## Data plumbing with Luigi
Saturday, February 16, 2019
![Pycon Belarus logo](img/logo_pycon_color.png)
### A little about me
* I'm the Chief Maintiner of [Luigi](https://github.com/spotify/luigi).
* Currently working at Google in Zurich. (there is nothing about that in these slides)
* Arash Rouhani. [@Tarrasch](https://github.com/Tarrasch) on github.
### This talk
1. Introduction / what luigi can be used for.
2. Example code and running luigi.
3. How you can parallelize with luigi.
### What is luigi?
[github.com/Spotify/luigi](https://github.com/Spotify/luigi)
![Luigi logo](img/luigi.png "luigi logo")
A task orchestrator made in house at Spotify.
Open sourced in 2012.
## Description
> Conceptually, Luigi is similar to GNU Make where you have certain
> tasks and these tasks in turn may have dependencies on other tasks.

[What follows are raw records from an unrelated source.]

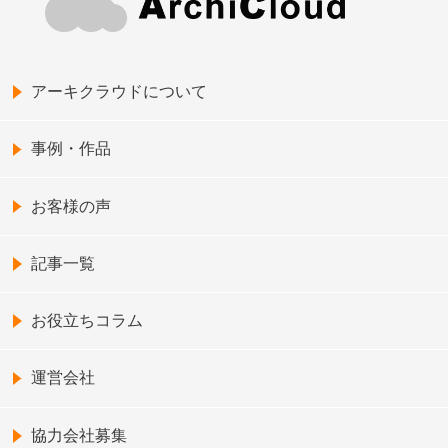
アーキクラウドについて
事例・作品
お客様の声
記事一覧
お役立ちコラム
運営会社
協力会社募集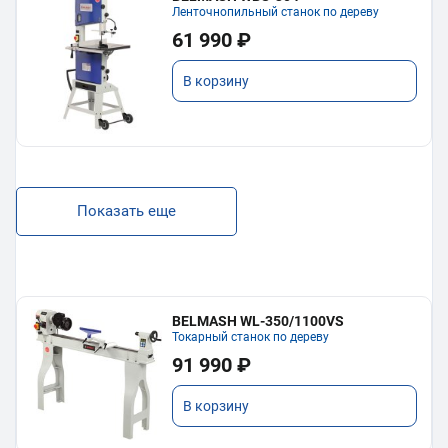
Ленточнопильный станок по дереву
61 990 ₽
В корзину
Показать еще
BELMASH WL-350/1100VS
Токарный станок по дереву
91 990 ₽
В корзину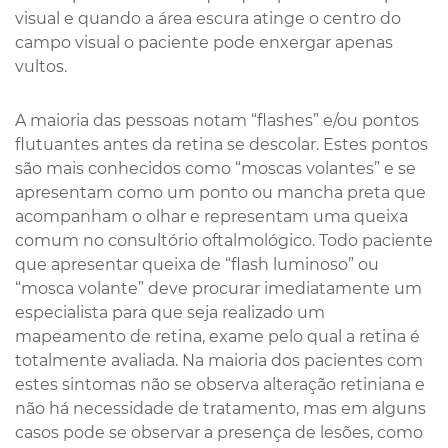
visual e quando a área escura atinge o centro do
campo visual o paciente pode enxergar apenas
vultos.
A maioria das pessoas notam “flashes” e/ou pontos
flutuantes antes da retina se descolar. Estes pontos
são mais conhecidos como “moscas volantes” e se
apresentam como um ponto ou mancha preta que
acompanham o olhar e representam uma queixa
comum no consultório oftalmológico. Todo paciente
que apresentar queixa de “flash luminoso” ou
“mosca volante” deve procurar imediatamente um
especialista para que seja realizado um
mapeamento de retina, exame pelo qual a retina é
totalmente avaliada. Na maioria dos pacientes com
estes sintomas não se observa alteração retiniana e
não há necessidade de tratamento, mas em alguns
casos pode se observar a presença de lesões, como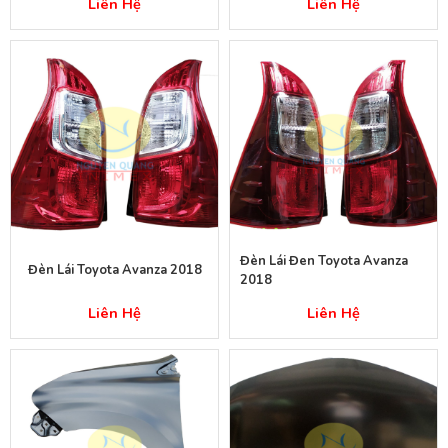
Liên Hệ
Liên Hệ
Đèn Lái Đen Toyota Avanza
Đèn Lái Toyota Avanza 2018
2018
Liên Hệ
Liên Hệ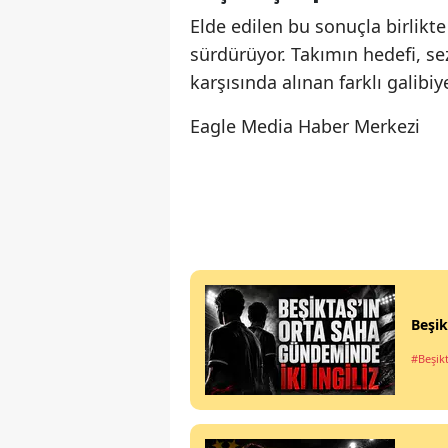
Elde edilen bu sonuçla birlikte
sürdürüyor. Takımın hedefi, s
karşısında alınan farklı galibi
Eagle Media Haber Merkezi
Beşik
#Beşik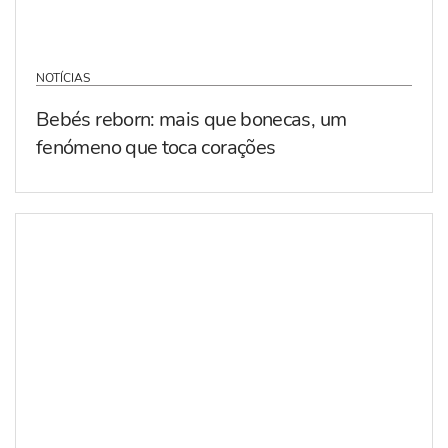
NOTÍCIAS
Bebés reborn: mais que bonecas, um
fenómeno que toca corações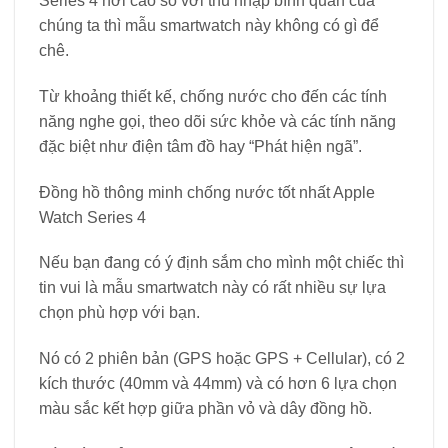
Series 4 hơi cao so với thu nhập bình quân của
chúng ta thì mẫu smartwatch này không có gì để
chê.
Từ khoảng thiết kế, chống nước cho đến các tính
năng nghe gọi, theo dõi sức khỏe và các tính năng
đặc biệt như điện tâm đồ hay “Phát hiện ngã”.
Đồng hồ thông minh chống nước tốt nhất Apple
Watch Series 4
Nếu bạn đang có ý định sắm cho mình một chiếc thì
tin vui là mẫu smartwatch này có rất nhiều sự lựa
chọn phù hợp với bạn.
Nó có 2 phiên bản (GPS hoặc GPS + Cellular), có 2
kích thước (40mm và 44mm) và có hơn 6 lựa chọn
màu sắc kết hợp giữa phần vỏ và dây đồng hồ.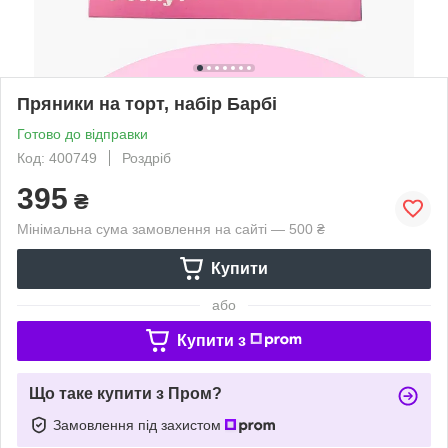
Пряники на торт, набір Барбі
Готово до відправки
Код: 400749
Роздріб
395
₴
Мінімальна сума замовлення на сайті — 500 ₴
Купити
або
Купити з
Що таке купити з Пром?
Замовлення під захистом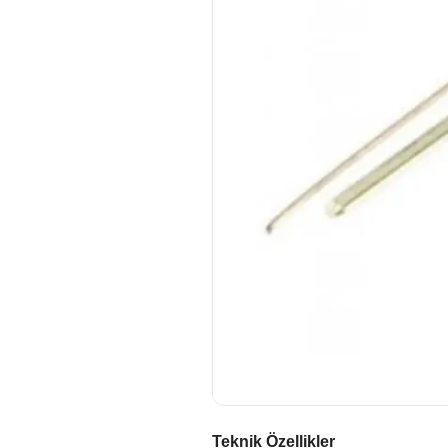
Teknik Özellikler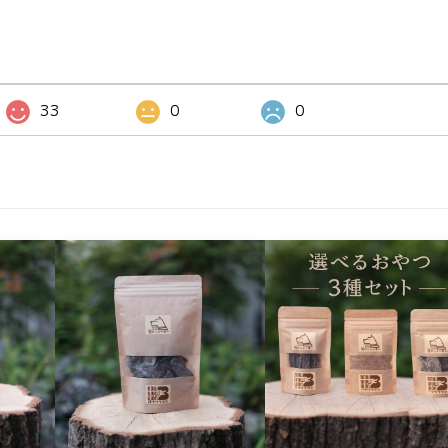
33
0
0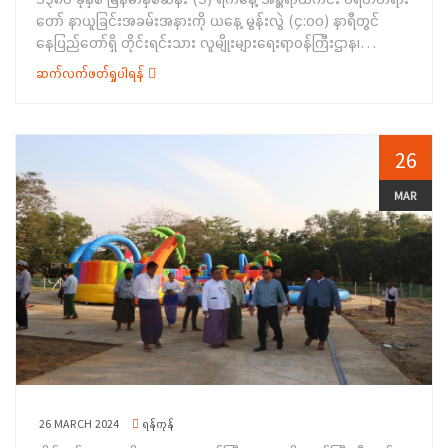
ကြိုးစားဆောင်ရွက်ကြရန် လမ်းညွှန်မှာကြားခဲ့ပါသည်။ ထို့နောက်
တော် နာယူခြင်းအခမ်းအနားကို ယနေ့ မွန်းလွဲ (၄:၀၀) နာရီတွင်
ရန်ကုန်တိုင်းဒေသကြီး တိုင်းရင်းသားစာပေနှင့် ယဉ်ကျေးမှုဦးစီးဌာန၊
နေပြည်တော်ရှိ တိုင်းရင်းသား လူမျိုးများရေးရာဝန်ကြီးဌာန၊
ညွှန်ကြားရေးမှူးနှင့် တိုင်းရင်းသားအခွင့်အရေးများ ကာကွယ်
အစည်းအဝေးခန်းမ၌ ကျင်းပရာ တိုင်းရင်းသားလူမျိုးများ ရေးရာ
စောင့်ရှောက်ရေးဦးစီးဌာနမှ ညွှန်ကြားရေးမှူးများက လုပ်ငန်း
ဆက်လက်ဖတ်ရှုပါရန်
ဝန်ကြီးဌာန ဒုတိယဝန်ကြီး ဦးဇော်အေးမောင်၊ ဇနီးနှင့်မိသားစု၊
ဆောင်ရွက် နေမှုအခြေအနေများ၊ ရှေ့လုပ်ငန်းစဉ်များနှင့် စပ်လျဉ်း၍
ညွှန်ကြားရေးမှူးချုပ်များ၊ ဒုတိယညွှန်ကြားရေးမှူးချုပ်နှင့် အရာထမ်း၊
ရှင်းလင်းတင်ပြခဲ့ပါသည်။ ဆက်လက်၍ တိုင်းရင်းသားစာပေနှင့်
အမှုထမ်းများ တက်ရောက်ခဲ့ကြပါသည်။ အခမ်းအနားသို့ အေးမြရွှေ
ယဉ်ကျေးမှုဦးစီးဌာန၊ ညွှန်ကြားရေးမှူးချုပ်က ရှေ့လုပ်ငန်းစဉ်များနှင့်
ပြည် ကျောင်းတိုက်မှ ဆရာတော်၊ သံဃာတော်များ ကြွရောက် ချီးမြှင့်
26
စပ်လျဉ်း၍ ဖြည့်စွက်ရှင်းလင်းတင်ပြခဲ့ရာ ဒုတိယဝန်ကြီး က လိုအပ်
တော်မူကြပြီး ဦးစွာ နမောတဿ (၃) ကြိမ်ရွတ်ဆို၍ အခမ်းအနားကို
သည်များ ညှိနှိုင်းပေါင်းစပ် ဆောင်ရွက်ပေးခဲ့ကြောင်း သတင်းရရှိ
ဖွင့်လှစ်ခဲ့ကာ အေးမြရွှေပြည်ကျောင်းတိုက် ဆရာတော် ဦးမဉ္ဇူသက
MAR
ပါသည်။
ထံမှ ငါးပါးသီလ ခံယူပြီး ဆရာတော်၊ သံဃာတော်များက
အန္တရာယ်ကင်း ပရိတ်တရားတော်များနှင့် အနန္တရာယိက ကမ္မဝါစာများ
ကို ရွတ်ပွားသရဇ္စျယ်တော်မူကြရာ ဒုတိယဝန်ကြီး၊ ဇနီးနှင့် မိသားစု
နှင့် ဧည့်ပရိတ်သတ်များက နာယူကြည်ညိုကြပါသည်။&nbsp;
ထို့နောက် ဒုတိယဝန်ကြီး ဦးဇော်အေးမောင်၊ ဇနီးနှင့်မိသားစုနှင့်
တာဝန်ရှိသူများက ဆရာတော်၊ သံဃာတော်များအား နဝကမ္မအလှူငွေ
နှင့် လှူဖွယ်ဝတ္ထုအစုစုတို့ကို ဆက်ကပ်လှူဒါန်းကြပြီး ကောင်းမှုကုသိုလ်
များအတွက် ရေစက်သွန်းချ အမျှပေးဝေခြင်း နှင့် သာဓု
အနုမောဒနာခေါ်ဆိုကာ&nbsp; အခမ်းအနားကို ရုပ်သိမ်းခဲ့ကြောင်း
သတင်းရရှိပါသည်။ &nbsp;
26 MARCH 2024
ရန်ကုန်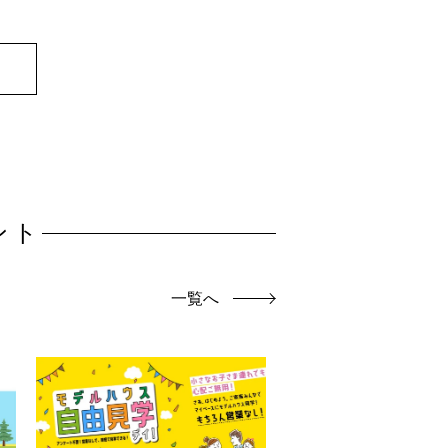
ント
一覧へ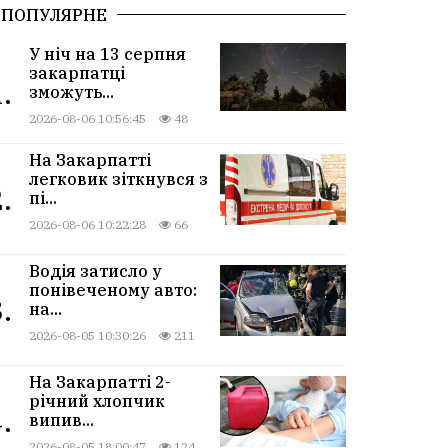
ПОПУЛЯРНЕ
У ніч на 13 серпня
закарпатці
.
зможуть...
2026-08-06 10:56:45
48
На Закарпатті
легковик зіткнувся з
.
пі...
2026-08-06 10:22:28
66
Водія затисло у
понівеченому авто:
.
на...
2026-08-05 10:30:26
211
На Закарпатті 2-
річний хлопчик
.
випив...
2026-08-05 18:00:47
124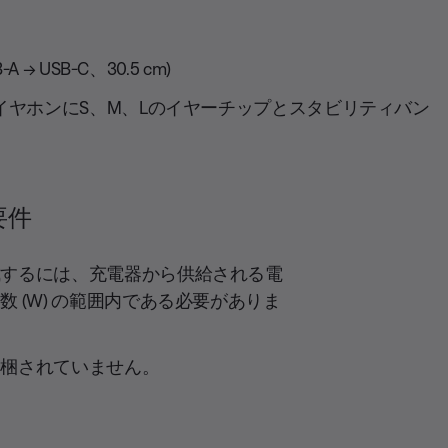
A → USB-C、30.5 cm)
各イヤホンにS、M、Lのイヤーチップとスタビリティバン
要件
成するには、充電器から供給される電
 (W) の範囲内である必要がありま
同梱されていません。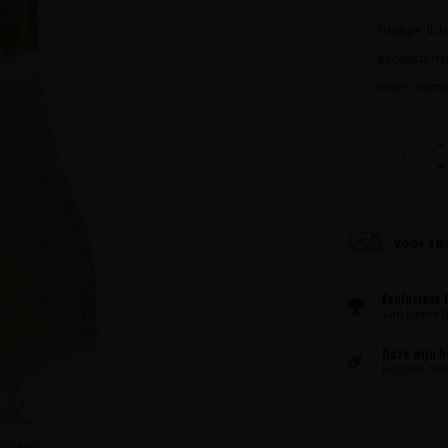
Fruitige, li
exotisch fr
ieder mome
Voor 16
Exclusieve 
Van kleine t
Deze wijn 
Bezoek ons 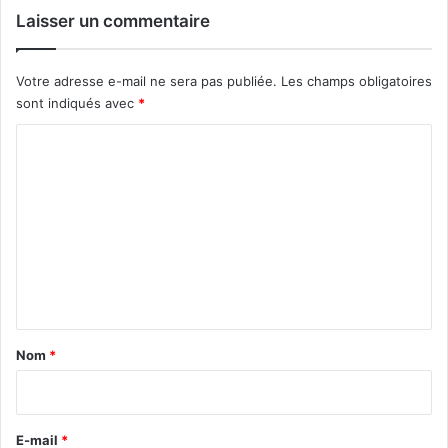
Laisser un commentaire
Votre adresse e-mail ne sera pas publiée.
Les champs obligatoires
sont indiqués avec
*
C
o
m
m
e
n
t
a
Nom
*
i
r
e
E-mail
*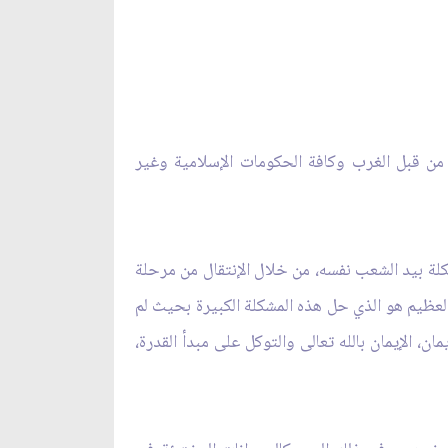
ً من قبل الغرب وكافة الحكومات الإسلامية وغير
كلة بيد الشعب نفسه، من خلال الإنتقال من مرحلة
 العظيم هو الذي حل هذه المشكلة الكبيرة بحيث لم
مان، الإيمان بالله تعالى والتوكل على مبدأ القدرة،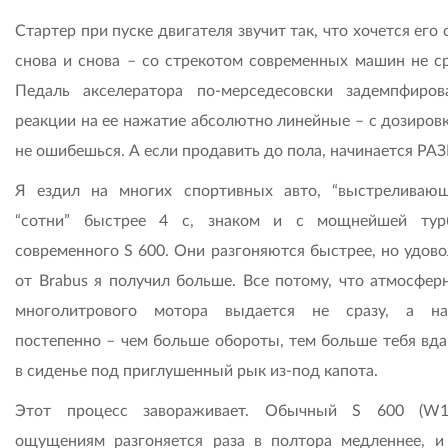
Стартер при пуске двигателя звучит так, что хочется его
снова и снова – со стрекотом современных машин не ср
Педаль акселератора по-мерседесовски задемпфиров
реакции на ее нажатие абсолютно линейные – с дозировк
не ошибешься. А если продавить до пола, начинается РА
Я ездил на многих спортивных авто, “выстреливаю
“сотни” быстрее 4 с, знаком и с мощнейшей тур
современного S 600. Они разгоняются быстрее, но удово
от Brabus я получил больше. Все потому, что атмосферн
многолитрового мотора выдается не сразу, а на
постепенно – чем больше обороты, тем больше тебя вда
в сиденье под приглушенный рык из-под капота.
Этот процесс завораживает. Обычный S 600 (W1
ощущениям разгоняется раза в полтора медленнее, и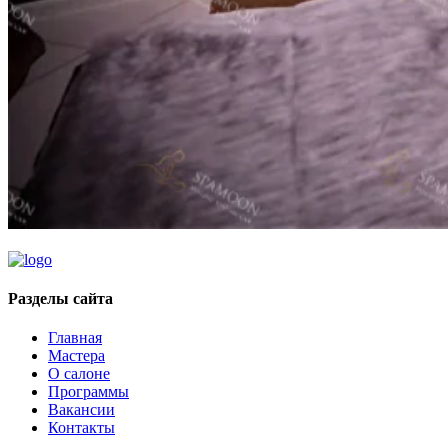
Разделы сайта
Главная
Мастера
О салоне
Программы
Вакансии
Контакты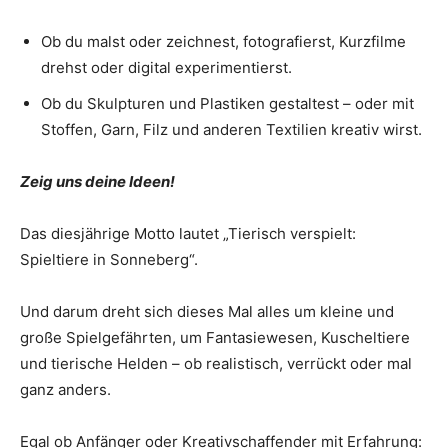
Ob du malst oder zeichnest, fotografierst, Kurzfilme
drehst oder digital experimentierst.
Ob du Skulpturen und Plastiken gestaltest – oder mit
Stoffen, Garn, Filz und anderen Textilien kreativ wirst.
Zeig uns deine Ideen!
Das diesjährige Motto lautet „Tierisch verspielt:
Spieltiere in Sonneberg“.
Und darum dreht sich dieses Mal alles um kleine und
große Spielgefährten, um Fantasiewesen, Kuscheltiere
und tierische Helden – ob realistisch, verrückt oder mal
ganz anders.
Egal ob Anfänger oder Kreativschaffender mit Erfahrung:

> Luigi is not built specifically for Hadoop
> and it’s easy to extend it with other kinds of tasks.
> However, these roots still influce its design today.
Airflow is also in this space.
#### even has spinoffs: luiti, mario, sciluigi
![Luiti logo](img/luiti_rectangle_logo.png)
![Mario logo](img/mario.png)
![SciLuigi logo](img/sciluigi.png)
## A dependency graph
![Dependency graph](img/dependency_graph.png)
Luigi does ETL well
## Example pipeline
A luigi Pipeline can be these steps:
* Extract: `wget` some file from internet to storage
* Extract: dump table `X` from database to storage
* Transform: process using say Apache Spark
* Transform: use legacy tool `Y` for refinement
* Load: Upload to database **Z**.
Then we can serve webpages/music recommendations/whatever using **Z**. (that is outside luigi)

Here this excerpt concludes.